Anyhow, I had it in my head to go to the Joan Miro museum, which, for some reason, won’t become clear the more you read.  Another famous Catalan artist (Picasso, Dali, and of course, Gaudi), everything I had seen related to Miro showed vibrant colors.

And it’s partially true. Some of his work IS in vibrant colors, as you will see in some of the photos below.  However, more of his modern art is on display, and it, like much modern art, is over-rated.  

The vibrant colors is one aspect of the interesting part of Miro.  The other is that he painted from 1907 (born in 1893) till his death in 1983 – so he lived through the Spanish Civil War, Franco’s repressive regime, and other terrors.

The dull part about Miro is that a bunch of his work represents the worst of modern art.  Some of his art is just squiggly lines, or a dot of blue on a huge canvas.  Couple that with the most pretentious audioguide EVER!  After a bit we stopped listening to the audioguide.  I would put the viewable aspect of his work around 15% of what we saw.  

The pictures below don’t do justice to just how spectacularly pointless much of his art is, and they don’t come close to communicating that the audioguide talks were insipid to the fifth dimension.  And no, I did not take pictures of the bad stuff. . .I’m sorry, I should have one example just so my readers could understand how bad the bad is.

Go ahead and call me a philistine if you wish, but if art is supposed to be accessible, I shouldn’t need some Englishman who graduated from Eton telling me in as snooty and snotty a voice as possible what I’m looking at.

The building itself was pretty cool, there was a beautiful back terrace with views of a chunk of the city.  We went up on the roof to see a succession of goofy sculptures (the best one is shown below, the rest were even more pointless than that one), but the roof was enjoyable.  Then, we got a snack of tasty croissants, with a sparkling water for me and a coffee for Carol.

(By the way, if you ever get a text from that I’m really craving coffee, call Liam Neeson, because that’s my signal that I’ve been taken.)
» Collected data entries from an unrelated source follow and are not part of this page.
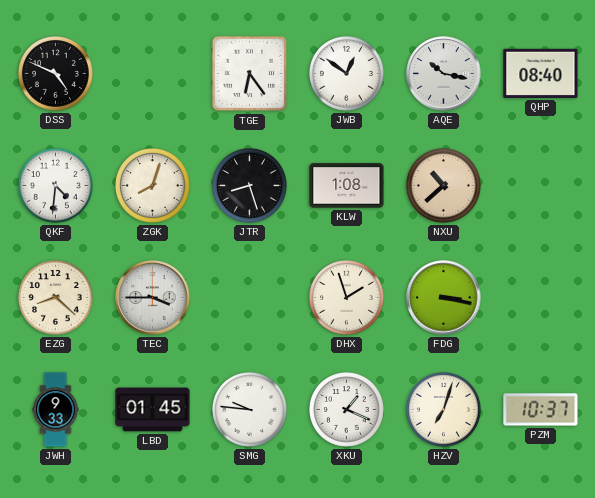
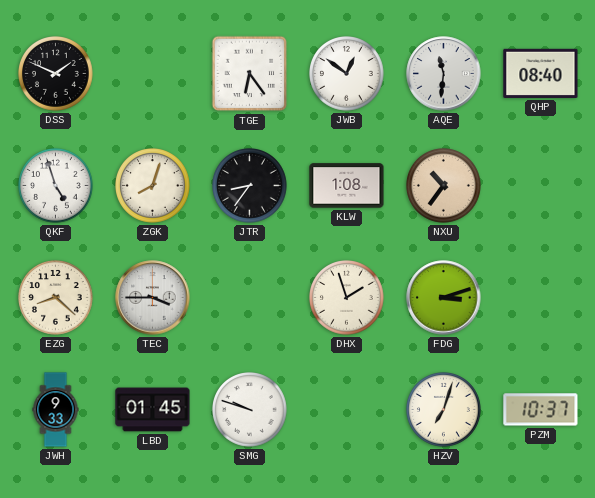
DSS: 4:49 -> 1:49
AQE: 10:17 -> 11:31
QKF: 4:31 -> 4:57
JTR: 8:27 -> 8:36
NXU: 10:38 -> 10:36
FDG: 3:17 -> 3:12
SMG: 9:46 -> 9:48
XKU: 1:19 -> none
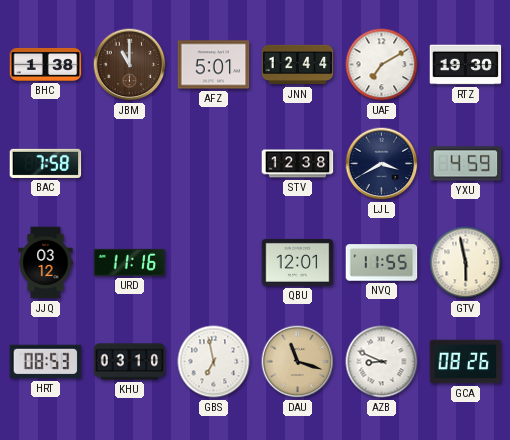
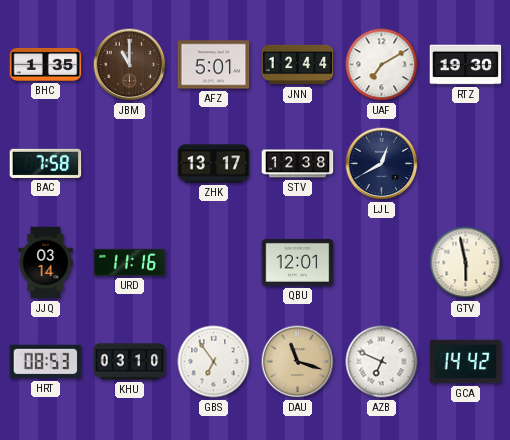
BHC: 1:38 -> 1:35
ZHK: none -> 13:17
LJL: 3:40 -> 12:40
YXU: 4:59 -> none
JJQ: 03:12 -> 03:14
NVQ: 11:55 -> none
GBS: 6:58 -> 6:54
AZB: 8:49 -> 6:49
GCA: 08:26 -> 14:42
Look, I liked some of it immensely.  But immense chunks of his work was drivel.

Phone home!

This was one of his early
paintings, and I like it.


This is also an early painting, of
the village of Siurana, which
Carol and I visited on our
wine tour day.

It might be drivel, but at least it is colorful.
And please, don't lecture me about how
this captures man's inhumanity to man, or
other such nonsense.

Cool sculpture on a terrace.
On top of the mountain to the
right, you can make out the
Sacred Heart of Jesus Church.

So I do like this.

Not sure I'm a fan of this,
but at least it is colorful.

This is one of his I like -- represents day.
There's a similar one for night, but my
photo didn't turn out that well.

One example from the crappy
sculpture garden on the roof.

And, of course, being on Montjuic means
a photo of Sagrada Familia is a must.